May 15th marks 75 years since the Nakba, or “catastrophe,” when roughly 750,000 Palestinians—some two-thirds of Palestine’s Arab population—were forced to flee their homes over the course of Israel’s creation in 1948. Three-quarters of a century later, the number of Palestinian refugees now stands at over 8 million, including those displaced in 1948 and 1967, making them the largest and oldest unsettled refugee population in the world. Although regarded by many as the “original sin” of the Israeli-Palestinian conflict and officially designated as one of the core issues of the Israeli-Palestinian peace process, the Palestinian refugee problem has long been sidelined by Israel, the peace process agenda, and even Palestinian leaders themselves.
Why has the Palestinian refugee problem persisted for as long as it has? How central is its resolution to the question of Palestinian-Israeli peace? Why are some in Israel and the United States seeking to do away with the refugee issue altogether? What lessons does the 1948 Nakba offer for vulnerable Palestinian communities today?

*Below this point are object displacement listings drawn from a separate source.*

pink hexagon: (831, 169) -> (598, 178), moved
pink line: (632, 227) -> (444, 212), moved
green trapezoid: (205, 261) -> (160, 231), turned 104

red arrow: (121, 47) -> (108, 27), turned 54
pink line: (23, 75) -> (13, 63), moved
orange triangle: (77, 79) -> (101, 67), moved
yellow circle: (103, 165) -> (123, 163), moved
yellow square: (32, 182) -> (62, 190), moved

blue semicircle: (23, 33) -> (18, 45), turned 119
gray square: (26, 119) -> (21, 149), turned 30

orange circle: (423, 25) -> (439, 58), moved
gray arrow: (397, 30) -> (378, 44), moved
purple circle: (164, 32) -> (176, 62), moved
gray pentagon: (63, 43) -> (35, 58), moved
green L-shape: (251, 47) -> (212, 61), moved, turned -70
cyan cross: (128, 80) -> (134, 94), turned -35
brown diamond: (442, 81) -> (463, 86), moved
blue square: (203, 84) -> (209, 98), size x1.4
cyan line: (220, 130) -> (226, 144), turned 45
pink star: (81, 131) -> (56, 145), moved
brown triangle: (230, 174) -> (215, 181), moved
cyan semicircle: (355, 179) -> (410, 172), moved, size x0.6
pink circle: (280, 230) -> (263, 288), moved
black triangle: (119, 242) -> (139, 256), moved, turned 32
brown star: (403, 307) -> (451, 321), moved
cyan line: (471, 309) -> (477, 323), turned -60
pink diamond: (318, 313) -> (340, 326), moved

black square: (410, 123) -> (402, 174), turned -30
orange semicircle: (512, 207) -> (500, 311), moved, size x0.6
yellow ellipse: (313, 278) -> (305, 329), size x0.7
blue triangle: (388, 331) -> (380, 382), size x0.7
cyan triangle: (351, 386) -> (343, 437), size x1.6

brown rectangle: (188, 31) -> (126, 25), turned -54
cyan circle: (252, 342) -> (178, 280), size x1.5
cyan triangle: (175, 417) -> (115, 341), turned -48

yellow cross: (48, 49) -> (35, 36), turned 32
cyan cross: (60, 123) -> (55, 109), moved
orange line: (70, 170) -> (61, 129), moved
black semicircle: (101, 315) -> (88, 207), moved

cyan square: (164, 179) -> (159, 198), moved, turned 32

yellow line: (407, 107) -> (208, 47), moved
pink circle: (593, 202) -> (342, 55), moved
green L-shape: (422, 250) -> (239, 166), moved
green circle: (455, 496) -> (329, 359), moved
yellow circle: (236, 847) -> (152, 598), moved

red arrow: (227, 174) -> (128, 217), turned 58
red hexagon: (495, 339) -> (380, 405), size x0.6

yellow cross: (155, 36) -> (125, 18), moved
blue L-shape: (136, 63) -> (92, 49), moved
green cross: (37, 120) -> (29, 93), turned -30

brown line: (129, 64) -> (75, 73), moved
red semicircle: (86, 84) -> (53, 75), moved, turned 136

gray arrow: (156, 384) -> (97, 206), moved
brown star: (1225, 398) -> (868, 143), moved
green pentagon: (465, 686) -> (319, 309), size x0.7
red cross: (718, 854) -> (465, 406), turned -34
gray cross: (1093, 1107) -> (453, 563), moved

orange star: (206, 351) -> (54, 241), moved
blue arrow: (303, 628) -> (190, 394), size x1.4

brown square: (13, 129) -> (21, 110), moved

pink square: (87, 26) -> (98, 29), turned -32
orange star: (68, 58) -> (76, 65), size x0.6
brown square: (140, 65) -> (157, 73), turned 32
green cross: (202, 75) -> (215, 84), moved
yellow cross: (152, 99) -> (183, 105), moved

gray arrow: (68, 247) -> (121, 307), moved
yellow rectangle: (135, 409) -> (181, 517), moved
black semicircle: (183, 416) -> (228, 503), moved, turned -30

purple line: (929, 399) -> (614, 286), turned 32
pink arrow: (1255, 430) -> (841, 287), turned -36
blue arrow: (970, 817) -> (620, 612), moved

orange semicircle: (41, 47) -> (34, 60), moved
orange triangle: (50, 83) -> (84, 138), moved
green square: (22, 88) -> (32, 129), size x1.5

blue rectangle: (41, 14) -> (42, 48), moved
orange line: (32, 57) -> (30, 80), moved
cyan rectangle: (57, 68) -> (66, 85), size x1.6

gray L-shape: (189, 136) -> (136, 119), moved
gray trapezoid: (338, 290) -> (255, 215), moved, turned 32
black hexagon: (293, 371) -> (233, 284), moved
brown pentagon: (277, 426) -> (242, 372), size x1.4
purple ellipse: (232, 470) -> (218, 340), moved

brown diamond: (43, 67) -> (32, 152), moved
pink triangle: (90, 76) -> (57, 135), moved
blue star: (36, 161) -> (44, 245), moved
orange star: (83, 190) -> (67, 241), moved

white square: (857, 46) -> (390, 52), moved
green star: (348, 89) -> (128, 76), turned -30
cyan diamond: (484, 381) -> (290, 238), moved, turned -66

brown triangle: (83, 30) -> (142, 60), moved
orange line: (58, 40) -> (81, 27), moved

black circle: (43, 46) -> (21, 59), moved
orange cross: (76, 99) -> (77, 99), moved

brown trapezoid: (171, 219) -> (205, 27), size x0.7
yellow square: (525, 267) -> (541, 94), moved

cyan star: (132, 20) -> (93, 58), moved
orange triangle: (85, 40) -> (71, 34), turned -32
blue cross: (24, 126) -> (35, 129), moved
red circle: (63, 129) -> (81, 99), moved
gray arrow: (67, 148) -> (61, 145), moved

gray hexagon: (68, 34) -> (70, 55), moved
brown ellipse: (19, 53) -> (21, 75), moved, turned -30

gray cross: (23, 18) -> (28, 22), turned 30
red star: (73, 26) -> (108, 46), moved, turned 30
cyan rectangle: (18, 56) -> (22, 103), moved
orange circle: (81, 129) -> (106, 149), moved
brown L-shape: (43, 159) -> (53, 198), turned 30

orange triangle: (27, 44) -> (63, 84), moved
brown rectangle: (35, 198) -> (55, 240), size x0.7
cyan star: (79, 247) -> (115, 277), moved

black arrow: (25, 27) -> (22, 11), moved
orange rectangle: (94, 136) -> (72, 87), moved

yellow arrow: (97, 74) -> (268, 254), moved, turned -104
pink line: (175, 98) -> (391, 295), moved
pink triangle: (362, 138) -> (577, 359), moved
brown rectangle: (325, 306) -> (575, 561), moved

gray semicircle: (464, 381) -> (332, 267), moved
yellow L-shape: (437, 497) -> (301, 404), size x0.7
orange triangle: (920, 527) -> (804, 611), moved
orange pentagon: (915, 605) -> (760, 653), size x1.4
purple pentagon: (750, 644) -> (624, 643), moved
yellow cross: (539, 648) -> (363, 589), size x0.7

To shed light on these and other questions, the Middle East Institute (MEI) is pleased to invite you to join a special webinar discussion.
Speakers
Leila Hilal
Human rights and conflict resolution expert; Consulting advisor to the Carter Center
Ahlam Muhtaseb
Professor of media studies at California State University, San Bernardino (CSUSB)
Josh Ruebner
Director of Government Relations at the Institute for Middle East Understanding (IMEU)
Lubnah Shomali
Advocacy Manager for BADIL Resource Center for Palestinian Residency and Refugee Rights
Khaled Elgindy, moderator
Senior Fellow and Director of the Program on Palestine and Palestinian-Israeli Affairs, Middle East Institute
Detailed Speaker Biographies
Leila Hilal
Leila Hilal is a human rights and conflict resolution expert. She serves as a consulting advisor to the Carter Center’s peace programs and private foundations. She previously advised the Commissioner General of UNRWA and Palestinian negotiators on durable solutions for Palestinian refugees. She has lectured on refugee rights at Oxford University and Tel Aviv University and published on transitional justice scenarios for peacebuilding between Palestinians and Israelis. She holds a J.D. from SUNY Buffalo School of Law and an LL.M. from Harvard Law School.
Ahlam Muhtaseb
Dr. Ahlam Muhtaseb is a professor of media studies at California State University, San Bernardino. She has an M.A. in Journalism and a Ph.D. in Digital Communication from the University of Memphis, Tennessee. Her research interests include digital communication, digital resistance & decolonization, social justice and diasporic communities. Her research has appeared in national and international publications, such as the Journal of Computer-Mediated Communication and Arab Studies Quarterly, and has been presented at national and international conferences. Her documentary 1948: Creation & Catastrophe was screened at over 20 film festivals and at universities and community organizations throughout the world. The film, co-produced and co-directed with Andy Trimlett, focuses on the year 1948 and its catastrophic consequences for the Palestinian nation; it originated from her field work in the Palestinian refugee camps in Lebanon, Syria, and Palestine. She won the 2019 Rebuilding Alliance “Story Teller” Award. The film also won the Jerusalem International Film Festival’s 2019 Special Jury Award in the Feature Documentary category. She is working currently on a study of Palestinian digital resistance and decolonizing digital spaces as well as on a documentary on the three young Muslims murdered in Chapel Hill in 2015.
Josh Ruebner
Josh Ruebner is Director of Government Relations at the Institute for Middle East Understanding (IMEU) and Adjunct Professor of Justice and Peace Studies at Georgetown University. Ruenber is a PhD candidate at University of Exeter’s European Centre for Palestine Studies, where he is writing a dissertation entitled “‘A Tragedy of Catastrophic Proportions’: The US and the Palestinian Nakba, 1947-1950.” He is the author of Shattered Hopes: Obama’s Failure to Broker Israeli-Palestinian Peace, and Israel: Democracy or Apartheid State? He is a former Analyst in Middle East Affairs at Congressional Research Service.
Lubnah Shomali
Lubnah Shomali is Advocacy Manager for BADIL Resource Center for Palestinian Residency and Refugee Rights, a Palestinian human rights organization dedicated to defending and promoting the rights of Palestinian refugees and internally displaced persons (IDPs) and a leading resource on historic and contemporary forcible transfer of Palestinians. She has been working with BADIL since 2012 and is responsible for overseeing donor relations, fund development, research, and advocacy. Ms. Shomali has a bachelor’s degree in Molecular Biology and a Masters of Business Administration from the University of Michigan.